Lors d'une manifestation avec des drapeaux américains, on voit une pancarte proclamant « Don't share my money, share my work ethics ».
Durant cette manifestation en avril 2009 à Philadelphie, les sympathisants du mouvement du Tea Party protestent contre les dépenses sociales du gouvernement. Sur la pancarte : « Ne partagez pas mon argent, partagez mon éthique de travail. » Theresa Martinez/Shutterstock

Les 14 candidats toujours en lice pour représenter le Parti républicain à l’élection présidentielle de 2024 ne s’accordent pas sur tous les points. Mais s’il est bien un aspect doctrinal qu’ils ont globalement en partage, c’est la conviction que les aides sociales distribuées à la population sont excessives et néfastes, car elles inciteraient les récipiendaires à s’en contenter et à privilégier l’oisiveté à la recherche d’un emploi. Si cette vision des choses semble aujourd’hui faire consensus au sein du « Grand Old Party » et, au-delà, dans l’ensemble du mouvement conservateur américain, et si elle a été un élément important de la politique conduite par Ronald Reagan, souvent citée en référence dans ce camp politique, il n’en a pas toujours été ainsi.

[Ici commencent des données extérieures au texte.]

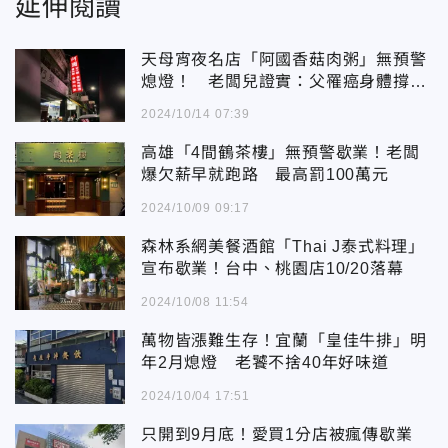
延伸閱讀
天母宵夜名店「阿國香菇肉粥」無預警
熄燈！ 老闆兒證實：父罹癌身體撐不
住
2024/10/14 07:39
高雄「4間鶴茶樓」無預警歇業！老闆
爆欠薪早就跑路 最高罰100萬元
2024/10/09 09:17
森林系網美餐酒館「Thai J泰式料理」
宣布歇業！台中、桃園店10/20落幕
2024/10/08 11:54
萬物皆漲難生存！宜蘭「皇佳牛排」明
年2月熄燈 老饕不捨40年好味道
2024/10/04 17:51
只開到9月底！愛買1分店被瘋傳歇業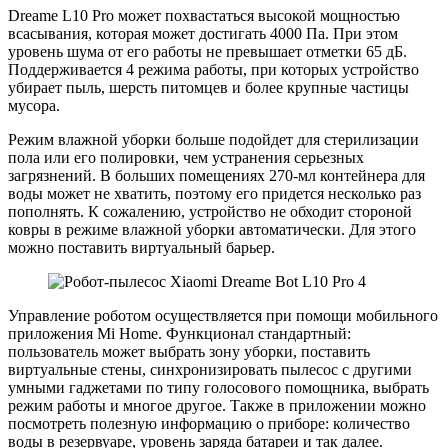
Dreame L10 Pro может похвастаться высокой мощностью
всасывания, которая может достигать 4000 Па. При этом
уровень шума от его работы не превышает отметки 65 дБ.
Поддерживается 4 режима работы, при которых устройство
убирает пыль, шерсть питомцев и более крупные частицы
мусора.
Режим влажной уборки больше подойдет для стерилизации
пола или его полировки, чем устранения серьезных
загрязнений. В больших помещениях 270-мл контейнера для
воды может не хватить, поэтому его придется несколько раз
пополнять. К сожалению, устройство не обходит стороной
ковры в режиме влажной уборки автоматически. Для этого
можно поставить виртуальный барьер.
Управление роботом осуществляется при помощи мобильного
приложения Mi Home. Функционал стандартный:
пользователь может выбрать зону уборки, поставить
виртуальные стены, синхронизировать пылесос с другими
умными гаджетами по типу голосового помощника, выбрать
режим работы и многое другое. Также в приложении можно
посмотреть полезную информацию о приборе: количество
воды в резервуаре, уровень заряда батареи и так далее.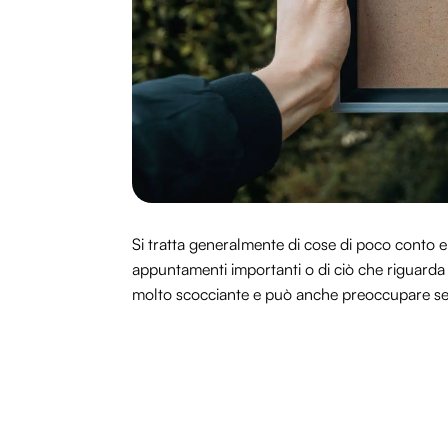
Si tratta generalmente di cose di poco conto e
appuntamenti importanti o di ciò che riguarda 
molto scocciante e può anche preoccupare ser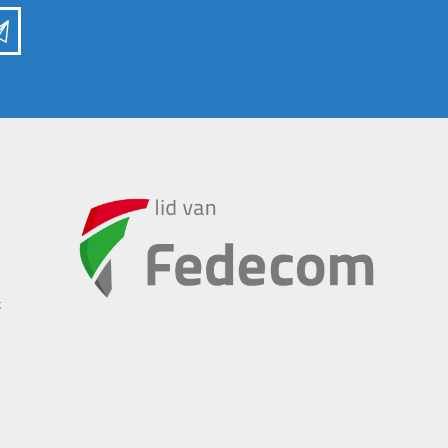
INSCHUURAPPARATUUR
BEMESTING &
EN BEWAARTECHNIEKEN
VERZORGING
k
Transportband
Granulaatstrooier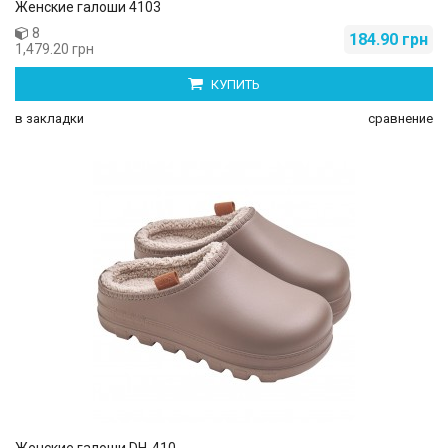
Женские галоши 4103
8
184.90 грн
1,479.20 грн
КУПИТЬ
в закладки
сравнение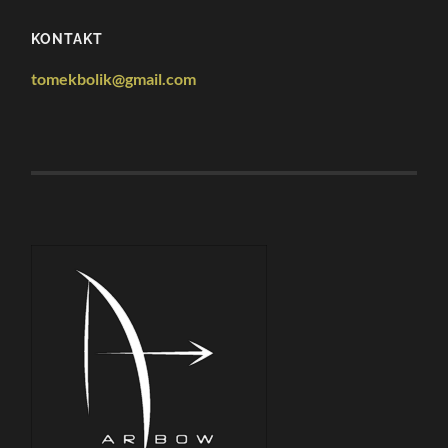
KONTAKT
tomekbolik@gmail.com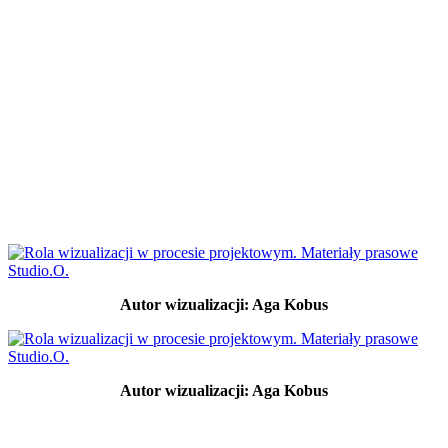
Autor wizualizacji: Aga Kobus
Autor wizualizacji: Aga Kobus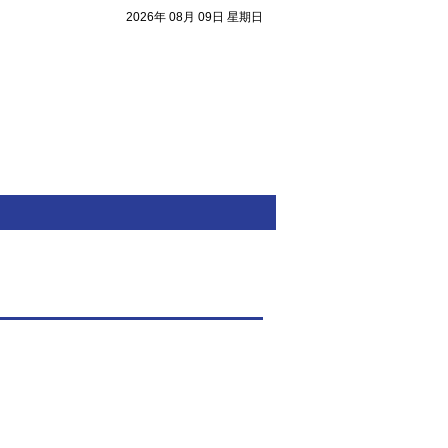
2026年 08月 09日 星期日
注目焦點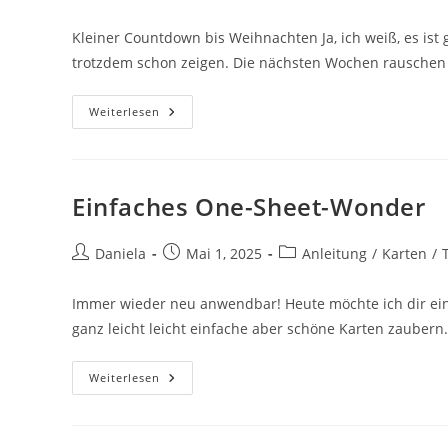
Kleiner Countdown bis Weihnachten Ja, ich weiß, es ist
trotzdem schon zeigen. Die nächsten Wochen rauschen
Weiterlesen
Einfaches One-Sheet-Wonder
Daniela
Mai 1, 2025
Anleitung
/
Karten
/
Immer wieder neu anwendbar! Heute möchte ich dir ei
ganz leicht leicht einfache aber schöne Karten zaubern. 
Weiterlesen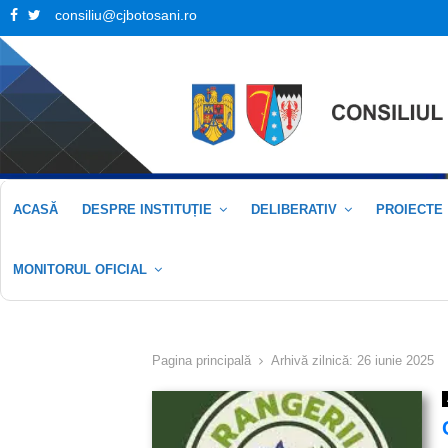
Facebook
Twitter
consiliu@cjbotosani.ro
ACASĂ
DESPRE INSTITUȚIE
DELIBERATIV
PROIECTE
MONITORUL OFICIAL
Pagina principală
Arhivă zilnică: 26 iunie 2025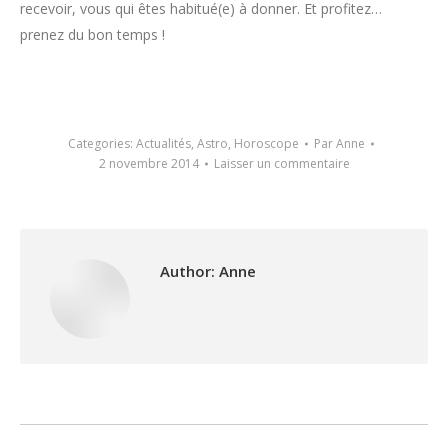
recevoir, vous qui êtes habitué(e) à donner. Et profitez…
prenez du bon temps !
Categories:
Actualités
,
Astro
,
Horoscope
Par
Anne
2 novembre 2014
Laisser un commentaire
Author:
Anne
Post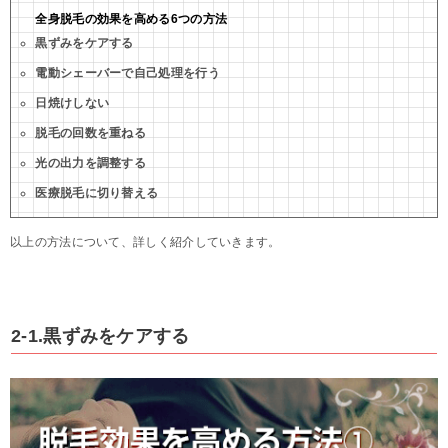
全身脱毛の効果を高める6つの方法
黒ずみをケアする
電動シェーバーで自己処理を行う
日焼けしない
脱毛の回数を重ねる
光の出力を調整する
医療脱毛に切り替える
以上の方法について、詳しく紹介していきます。
2-1.黒ずみをケアする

Dans « L’Affaire de Newburgh », qui vient de paraître aux Presses de Sciences Po et dont nous vous proposons ci-dessous un extrait, l’historienne des États-Unis Tamara Boussac (Université Paris 1 Panthéon Sorbonne), revient en détails sur un moment charnière : la contestation farouche, lancée en 1961 à Newburgh, dans l’État de New York, par un responsable conservateur local, d’un « welfare state » (État providence) accusé de tous les maux. Plus de 60 ans plus tard, cette séquence politico-médiatique continue d’imprégner profondément le discours et les actes du Parti républicain et de ses électeurs.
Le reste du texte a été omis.